The Day I Nearly Got Barbecued
I still vividly remember my first lecture in the Executive MBA program.
In front of me sat 200 seasoned professionals — military officers, engineers, doctors, lawyers, and senior industry practitioners.
But what made it even more intimidating was this:
a few of those students were nearly my father’s age — and some carried the same stature, wisdom, and presence I had grown up respecting.
Standing there, I was not just a young teacher delivering a lecture —
I was, in a way, lecturing to my uncles, elders, and seniors whose life experiences far exceeded my own.
As I stood behind the teaching dais, gripping my lecture notes, I could feel the air tighten.
I took a slow sip of water from the glass mounted on the podium, hoping it would steady my nerves.
The words of my Dean echoed ominously:
“Beware.
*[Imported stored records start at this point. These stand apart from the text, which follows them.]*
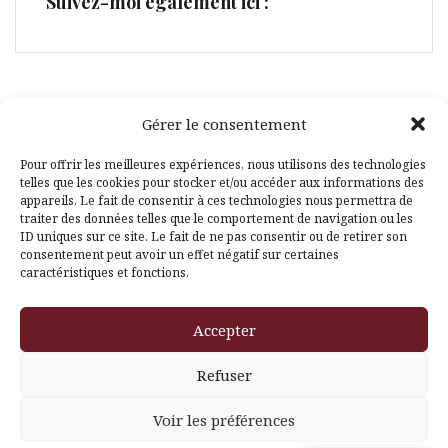
Suivez-moi également ici :
Gérer le consentement
Facebook
Pinterest
Pour offrir les meilleures expériences, nous utilisons des technologies
telles que les cookies pour stocker et/ou accéder aux informations des
appareils. Le fait de consentir à ces technologies nous permettra de
traiter des données telles que le comportement de navigation ou les
ID uniques sur ce site. Le fait de ne pas consentir ou de retirer son
consentement peut avoir un effet négatif sur certaines
caractéristiques et fonctions.
Fièrement propulsé par WordPress
|
Thème
Amadeus
par
Accepter
Themeisle
Refuser
Voir les préférences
They literally chew and barbecue every teacher who walks into that class. Hard-hitting questions. Constant cross-examinations. The last teacher survived only 5 weeks.”
For a moment, I felt the ground shifting beneath my feet.
In that instant, I realized:
Accounting isn’t just hard to learn — it’s even harder to teach.
Unlike management or marketing — filled with stories and debates — accounting is technical, rule-based, highly structured.
You can’t float through IFRS standards like you would a Seth Godin podcast or Robert Greene masterclass.
Accounting is the quantum physics of business studies — demanding attention, precision, and intellectual discipline.
“You never really understand something until you teach it.” — John Holt
The 7 Mistakes Young Accounting Teachers Make — And How Ivy League Professors Avoid Them
1️⃣ Teaching Like an Exam Coach Instead of an Educator
Trap:
Focusing on past papers, formulas, and drills.
✅ Solution (Tom Dow, NC State):
Teach financial statements as storytelling tools. Use company cases like Enron, Lehman, Apple.
2️⃣ Overloading Early Lectures With Technical Jargon
Trap:
Flooding first lectures with complex IAS/IFRS codes.
✅ Solution (Jim & Kay Stice):
Use flipped classrooms. Pre-watch micro-learning videos. Apply in class.
3️⃣ Assuming Industry Experience Equals Teaching Skill
Trap:
Believing practice equals teaching mastery.
✅ Solution (Shyam Sunder, Yale):
Use simulations. Create live experiments. Learn pedagogy science.
4️⃣ Fear of Student Questions
Trap:
Avoiding open discussion.
✅ Solution (Sugato Chakravarty, Purdue):
Use anonymous Q&A apps. Encourage interaction. Admit when unsure.
5️⃣ Neglecting Soft Skills Development
Trap:
Focusing only on numbers.
✅ Solution (Fernando Pereira, IESE):
Integrate role-play, debates, ethical dilemmas.
6️⃣ Delivering Monologues Without Personality
Trap:
Dry, monotonous delivery.✅ Solution (Jerry Kesselman, Denver):
Use humor, rhetorical questions, and passion.
7️⃣ Ignoring Student Feedback
Trap:
Resisting feedback.
✅ Solution (Ivy League Best Practice):
Anonymous feedback forms. Iterate. Improve every semester.
Why Accounting Feels Harder Than Management Subjects
Management Subjects:
- Story-driven
- Debate-friendly
- Easy to relate to daily life
- Casual listening possible
- Heavily rooted in psychology and leadership
Accounting & Finance:
- Rule-driven and technical
- Precision-focused
- Demands sustained mental labor
- Requires repetitive practice and discipline
- Highly structured, formulaic, and logical
The Triple Role of an Accounting Teacher
- IFRS, IAS, audit standards, costing models, financial analysis
2️⃣ Master the Teaching:
- Pedagogy skills
- Active learning methods
- Flipped classrooms
- Handling class dynamics
3️⃣ Master the Human Connection:
- Humor
- Empathy
- Emotional intelligence
- Building student confidence
If you can make a student love financial reporting, you have performed one of the rarest miracles in business education.”
A Little Postscript — In Case You’re Wondering
Yes — I stayed.
The first few weeks were grilling and taxing.
Every session felt like a courtroom with sharp questions and decades of experience testing every word.
But here’s the secret:
They test you because they expect their teacher to stand on the shoulders of giants.
Not to radiate fire like an angry dinosaur, but to calmly engage, explain, and absorb.
I heard many taunts:
“You may be right, Professor — but we’ve never encountered this in 15–25 years of work.”
Or:
“Agreed, Professor — but my view still stands.”
And that’s fine.
I’m not here to win debates. I’m here to teach — and to learn.
As one of my teachers at Warwick said:
“Every student teaches, every teacher learns.”
The Teacher’s True Test
The teacher must have such depth of knowledge and poise that he can confidently engage with learners across generations, professions, and hierarchies.
As I signed off that semester, I carried some of the most intense, loved, and precious memories of my teaching career.
I still do.
And I still learn — every single day.